May 25, 2006
Whole Foods vs. the Outpost
I maintain a page on being a vegetarian in Milwaukee. On that page, I discuss a local natural foods grocery chain, the Outpost, and the eagerly-anticipated arrival of Whole Foods. I wrote: "When Whole Foods gets here, I don’t know how the Outpost is going to successfully compete" because the Outpost is very expensive and Whole Foods has such a strong brand.
In response, I got an email from Lisa Malmarowski, Director of Brand and Store Development of the Outpost Natural Foods Cooperative. With her permission, I'm quoting her response:
"I really wanted to communicate with you personally about your question regarding how Outpost will compete with the national chain Whole Foods moving into our market.
It's no secret that Whole Foods has been looking for a site in the Milwaukee area for more than 10 years. During that time, we haven't been content to rest on our cooperative, community owned laurels. We've been actively improving our operations, opening new locations and striving to lower prices without compromising quality.
Outpost currently employes more than 350 people, we're a UFCW union workplace too (unlike Whole Foods), we expect to net more than 22 million in sales from our three locations, magazine operations and catering division this year and we're co-owned by nearly 13,000 area residents. We're not going anywhere! We're in a stable position, ready to compete - not just with the nationals, but also with places like Pick N' Save, Sendik's and other strong regional players.

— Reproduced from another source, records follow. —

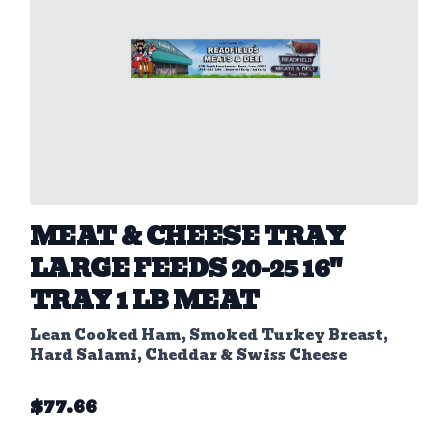
MEAT & CHEESE TRAY
LARGE FEEDS 20-25 16"
TRAY 1 LB MEAT
Lean Cooked Ham, Smoked Turkey Breast,
Hard Salami, Cheddar & Swiss Cheese
$
77.66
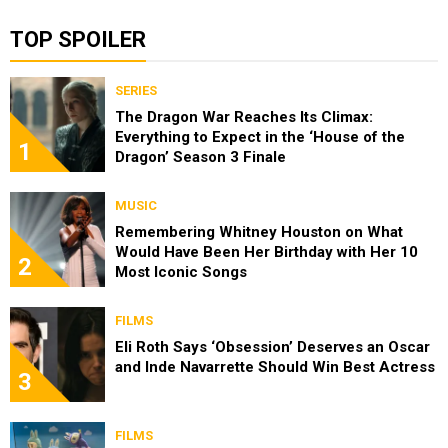
TOP SPOILER
SERIES
The Dragon War Reaches Its Climax:
Everything to Expect in the ‘House of the
1
Dragon’ Season 3 Finale
MUSIC
Remembering Whitney Houston on What
Would Have Been Her Birthday with Her 10
2
Most Iconic Songs
FILMS
Eli Roth Says ‘Obsession’ Deserves an Oscar
and Inde Navarrette Should Win Best Actress
3
FILMS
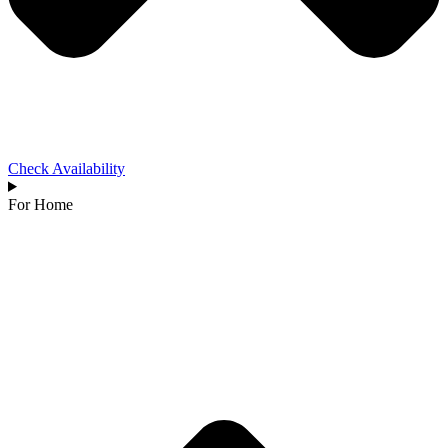
Check Availability
For Home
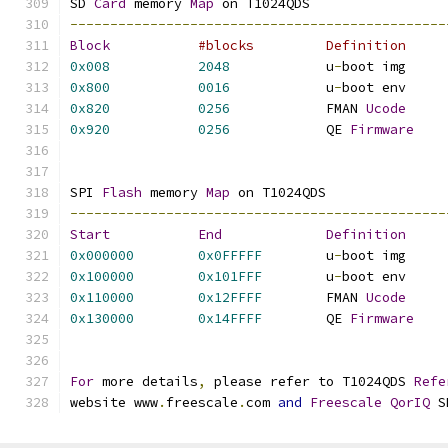
SD 
Card
 memory 
Map
 on T1024QDS
-----------------------------------------------
Block
0x008
2048
		u
-
boot im
0x800
0016
		u
-
boot en
0x820
0256
		FMAN 
Ucode
0x920
0256
		QE 
Firmware
SPI 
Flash
 memory 
Map
 on T1024QDS
-----------------------------------------------
Start
End
Definition
0x000000
0x0FFFFF
	u
-
boot im
0x100000
0x101FFF
	u
-
boot en
0x110000
0x12FFFF
	FMAN 
Ucode
0x130000
0x14FFFF
	QE 
Firmware
For
 more details
,
 please refer to T1024QDS 
Refe
website www
.
freescale
.
com 
and
Freescale
QorIQ
 S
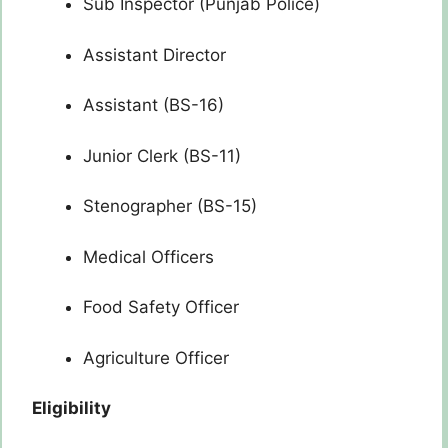
Sub Inspector (Punjab Police)
Assistant Director
Assistant (BS-16)
Junior Clerk (BS-11)
Stenographer (BS-15)
Medical Officers
Food Safety Officer
Agriculture Officer
Eligibility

We are also connected with other food cooperatives across the nation via the National Cooperative Grocers Association. Co-ops nationally are second only to Whole Foods in their buying power and are still viable, vibrant businesses. For example, the Riverwest Co-op is one of many new co-ops that have opened across the country.
We plan to compete by offering a unique shopping experience, a fast in an out trip and excellent customer service. The Milwaukee grocery market has become increasingly competitive in the last 5 years with new grocery stores opening (Sendik's expansion), the Public Market, Pick N' Save's new locations and others. Yet we have still grown.
In other markets with strong cooperative groceries where Whole Foods has opened, these stores have survived and thrived, sometimes seeing an initial nominal drop in sales, but then a sales increase. Whole Foods positions themselves to compete w/ big stores, especially those that feature gourmet, fresh selections. They also do a great job of increasing awareness for natural foods and savvy retailers can draft off this awareness.
Hopefully you've stuck with me through my marketing discussion. What you said struck a cord in me and reminded me of that famous quote by Mark Twain, "The rumors of my demise have been greatly exaggerated.” We'll do okay, and even Beans & Barley will do okay, because the main part of their business is the service restaurant. Sure, folks will check out the new places, but I imagine that many Milwaukeeans will want to continue to patronize the places that make and keep Milwaukee unique - that's a position that Whole Foods can't own since they're a national chain."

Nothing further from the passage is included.